[Material for this exercise]

#####

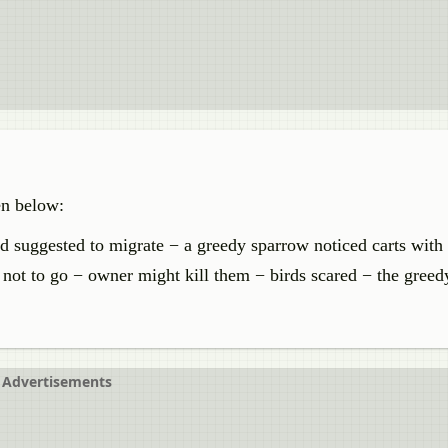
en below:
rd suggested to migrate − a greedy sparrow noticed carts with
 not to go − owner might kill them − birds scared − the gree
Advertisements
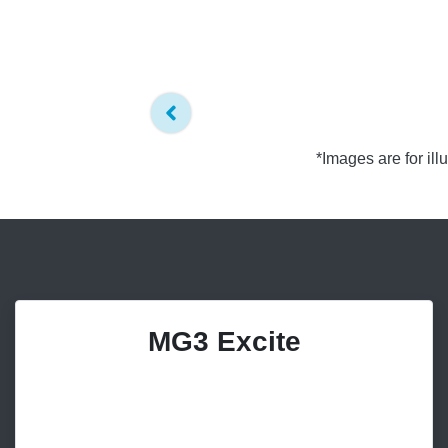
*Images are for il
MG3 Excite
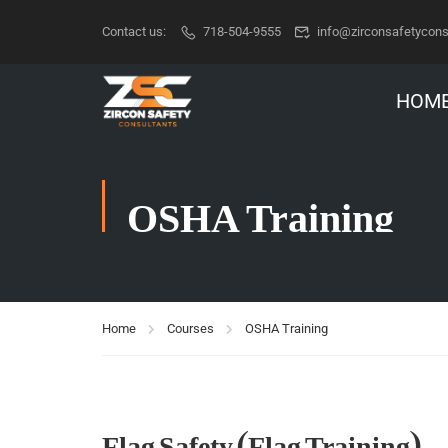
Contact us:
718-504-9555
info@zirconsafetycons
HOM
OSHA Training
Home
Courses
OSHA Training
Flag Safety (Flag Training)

#####

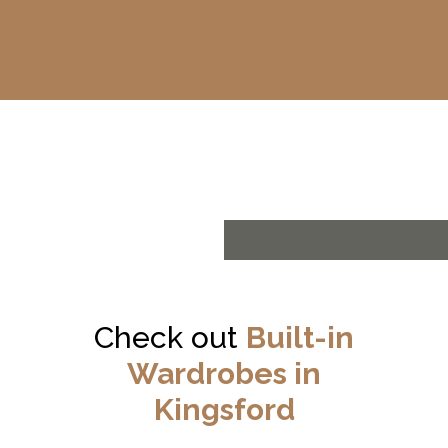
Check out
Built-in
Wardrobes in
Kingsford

#####

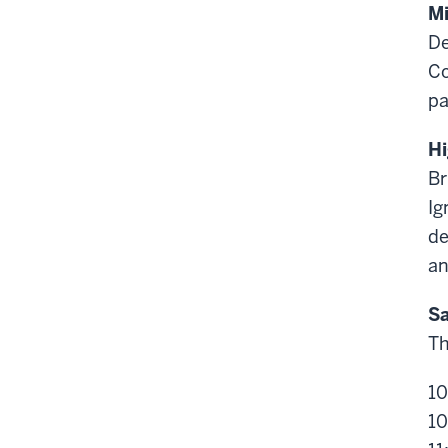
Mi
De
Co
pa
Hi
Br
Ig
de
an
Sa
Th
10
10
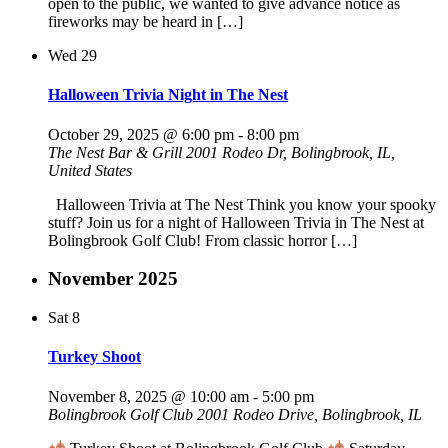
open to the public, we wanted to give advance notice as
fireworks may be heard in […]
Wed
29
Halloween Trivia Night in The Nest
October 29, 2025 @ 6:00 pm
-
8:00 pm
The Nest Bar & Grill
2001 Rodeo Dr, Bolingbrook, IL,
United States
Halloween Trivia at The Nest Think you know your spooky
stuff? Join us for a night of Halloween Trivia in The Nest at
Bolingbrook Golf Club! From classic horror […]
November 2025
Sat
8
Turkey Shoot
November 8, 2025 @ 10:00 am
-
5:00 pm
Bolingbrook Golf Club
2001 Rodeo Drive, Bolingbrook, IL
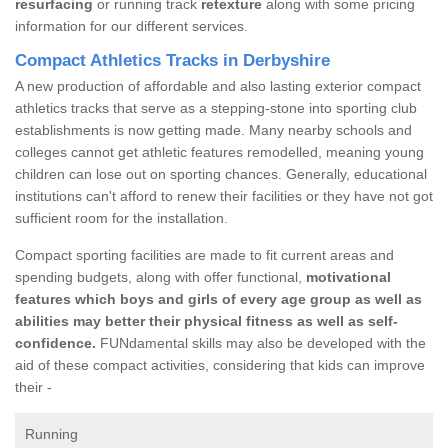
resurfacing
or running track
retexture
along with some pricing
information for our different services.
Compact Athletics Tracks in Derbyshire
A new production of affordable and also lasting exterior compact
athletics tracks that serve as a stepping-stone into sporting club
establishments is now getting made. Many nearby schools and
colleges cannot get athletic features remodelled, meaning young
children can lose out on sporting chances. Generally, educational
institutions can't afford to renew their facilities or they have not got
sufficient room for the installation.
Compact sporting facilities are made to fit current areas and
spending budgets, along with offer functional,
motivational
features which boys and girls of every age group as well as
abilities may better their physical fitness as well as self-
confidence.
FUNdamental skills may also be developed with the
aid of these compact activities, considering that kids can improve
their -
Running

#####

[Brief] Scan the preceding listing for lines that contain the word "Golf". Give only how many there are.

[Expected output] 2